→ Exercise brief: Please restate each entry that appears below word for word, without its pictures.
===== Material supplied =====
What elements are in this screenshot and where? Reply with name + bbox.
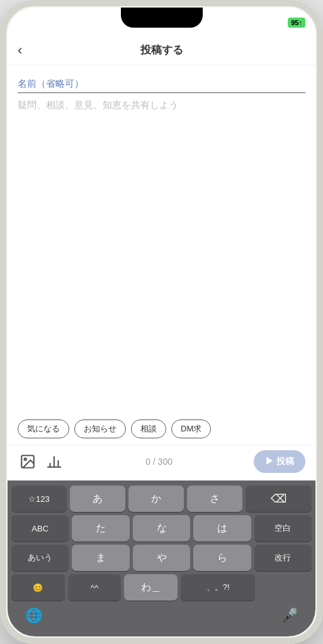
- key-punct[interactable]: 、。?!: [181, 574, 255, 601]
- toolbar: 0 / 300 ▶ 投稿: [8, 445, 315, 480]
- page-title: 投稿する: [140, 43, 183, 57]
- keyboard-row-2: ABC た な は 空白: [10, 515, 313, 541]
- key-space[interactable]: 空白: [254, 515, 312, 541]
- key-ha[interactable]: は: [193, 515, 251, 541]
- key-empty: [258, 574, 312, 601]
- key-ta[interactable]: た: [72, 515, 129, 541]
- notch: [121, 8, 203, 28]
- chart-icon[interactable]: [44, 452, 64, 472]
- post-form: [8, 65, 315, 413]
- status-bar: 95↑: [8, 8, 315, 35]
- back-button[interactable]: ‹: [18, 43, 22, 57]
- svg-point-1: [25, 458, 26, 460]
- key-ka[interactable]: か: [128, 486, 184, 512]
- keyboard-row-1: ☆123 あ か さ ⌫: [10, 486, 313, 512]
- globe-icon[interactable]: 🌐: [25, 608, 42, 624]
- screen: 95↑ ‹ 投稿する 気になる お知らせ 相談 DM求: [8, 8, 315, 636]
- app-content: ‹ 投稿する 気になる お知らせ 相談 DM求: [8, 35, 315, 636]
- key-wa[interactable]: わ＿: [124, 574, 178, 601]
- key-ra[interactable]: ら: [193, 545, 251, 571]
- tags-row: 気になる お知らせ 相談 DM求: [8, 413, 315, 445]
- tag-button-soudan[interactable]: 相談: [131, 419, 166, 438]
- tag-button-dm[interactable]: DM求: [171, 419, 211, 438]
- keyboard-row-3: あいう ま や ら 改行: [10, 545, 313, 571]
- delete-key[interactable]: ⌫: [246, 486, 312, 512]
- post-button[interactable]: ▶ 投稿: [254, 450, 305, 473]
- key-symbol[interactable]: ☆123: [11, 486, 67, 512]
- name-input[interactable]: [18, 75, 305, 93]
- battery-indicator: 95↑: [288, 18, 305, 28]
- key-abc[interactable]: ABC: [11, 515, 69, 541]
- tag-button-kinaru[interactable]: 気になる: [18, 419, 69, 438]
- key-ma[interactable]: ま: [72, 545, 129, 571]
- key-enter[interactable]: 改行: [254, 545, 312, 571]
- phone-frame: 95↑ ‹ 投稿する 気になる お知らせ 相談 DM求: [0, 0, 323, 644]
- key-sa[interactable]: さ: [187, 486, 242, 512]
- image-icon[interactable]: [18, 452, 38, 472]
- key-a[interactable]: あ: [70, 486, 125, 512]
- key-emoji[interactable]: 😊: [11, 574, 65, 601]
- key-na[interactable]: な: [133, 515, 190, 541]
- key-caret[interactable]: ^^: [68, 574, 122, 601]
- mic-icon[interactable]: 🎤: [281, 608, 298, 624]
- key-aiu[interactable]: あいう: [11, 545, 69, 571]
- header: ‹ 投稿する: [8, 35, 315, 65]
- keyboard-row-4: 😊 ^^ わ＿ 、。?!: [10, 574, 313, 601]
- keyboard-bottom-bar: 🌐 🎤: [10, 604, 313, 634]
- keyboard: ☆123 あ か さ ⌫ ABC た な は 空白: [8, 480, 315, 636]
- tag-button-oshirase[interactable]: お知らせ: [74, 419, 126, 438]
- key-ya[interactable]: や: [133, 545, 190, 571]
- content-input[interactable]: [18, 99, 305, 403]
- post-button-label: ▶ 投稿: [265, 456, 294, 467]
- char-count: 0 / 300: [71, 457, 247, 467]
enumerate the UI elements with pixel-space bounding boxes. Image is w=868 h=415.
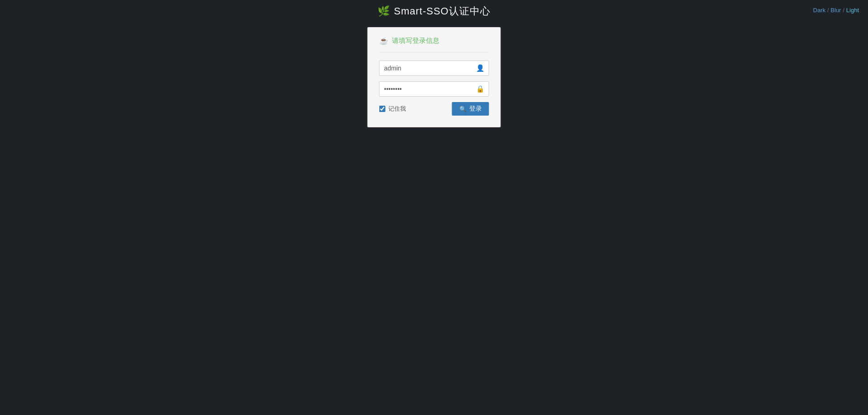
=====
→ Answer for the task:
What elements are in this screenshot and where? Reply with name + bbox.
- key-punct[interactable]: 、。?!: [181, 574, 255, 601]
- toolbar: 0 / 300 ▶ 投稿: [8, 445, 315, 480]
- page-title: 投稿する: [140, 43, 183, 57]
- keyboard-row-2: ABC た な は 空白: [10, 515, 313, 541]
- key-space[interactable]: 空白: [254, 515, 312, 541]
- key-ha[interactable]: は: [193, 515, 251, 541]
- key-empty: [258, 574, 312, 601]
- key-ta[interactable]: た: [72, 515, 129, 541]
- notch: [121, 8, 203, 28]
- chart-icon[interactable]: [44, 452, 64, 472]
- post-form: [8, 65, 315, 413]
- status-bar: 95↑: [8, 8, 315, 35]
- back-button[interactable]: ‹: [18, 43, 22, 57]
- svg-point-1: [25, 458, 26, 460]
- key-ka[interactable]: か: [128, 486, 184, 512]
- keyboard-row-1: ☆123 あ か さ ⌫: [10, 486, 313, 512]
- globe-icon[interactable]: 🌐: [25, 608, 42, 624]
- screen: 95↑ ‹ 投稿する 気になる お知らせ 相談 DM求: [8, 8, 315, 636]
- app-content: ‹ 投稿する 気になる お知らせ 相談 DM求: [8, 35, 315, 636]
- key-wa[interactable]: わ＿: [124, 574, 178, 601]
- key-ra[interactable]: ら: [193, 545, 251, 571]
- tags-row: 気になる お知らせ 相談 DM求: [8, 413, 315, 445]
- tag-button-soudan[interactable]: 相談: [131, 419, 166, 438]
- tag-button-dm[interactable]: DM求: [171, 419, 211, 438]
- keyboard-row-3: あいう ま や ら 改行: [10, 545, 313, 571]
- delete-key[interactable]: ⌫: [246, 486, 312, 512]
- post-button[interactable]: ▶ 投稿: [254, 450, 305, 473]
- key-symbol[interactable]: ☆123: [11, 486, 67, 512]
- name-input[interactable]: [18, 75, 305, 93]
- battery-indicator: 95↑: [288, 18, 305, 28]
- key-abc[interactable]: ABC: [11, 515, 69, 541]
- tag-button-kinaru[interactable]: 気になる: [18, 419, 69, 438]
- key-ma[interactable]: ま: [72, 545, 129, 571]
- key-enter[interactable]: 改行: [254, 545, 312, 571]
- phone-frame: 95↑ ‹ 投稿する 気になる お知らせ 相談 DM求: [0, 0, 323, 644]
- key-sa[interactable]: さ: [187, 486, 242, 512]
- image-icon[interactable]: [18, 452, 38, 472]
- key-a[interactable]: あ: [70, 486, 125, 512]
- key-emoji[interactable]: 😊: [11, 574, 65, 601]
- key-na[interactable]: な: [133, 515, 190, 541]
- key-caret[interactable]: ^^: [68, 574, 122, 601]
- mic-icon[interactable]: 🎤: [281, 608, 298, 624]
- key-aiu[interactable]: あいう: [11, 545, 69, 571]
- header: ‹ 投稿する: [8, 35, 315, 65]
- keyboard-row-4: 😊 ^^ わ＿ 、。?!: [10, 574, 313, 601]
- keyboard-bottom-bar: 🌐 🎤: [10, 604, 313, 634]
- keyboard: ☆123 あ か さ ⌫ ABC た な は 空白: [8, 480, 315, 636]
- tag-button-oshirase[interactable]: お知らせ: [74, 419, 126, 438]
- key-ya[interactable]: や: [133, 545, 190, 571]
- content-input[interactable]: [18, 99, 305, 403]
- post-button-label: ▶ 投稿: [265, 456, 294, 467]
- char-count: 0 / 300: [71, 457, 247, 467]
enumerate the UI elements with pixel-space bounding boxes. Image is w=868 h=415.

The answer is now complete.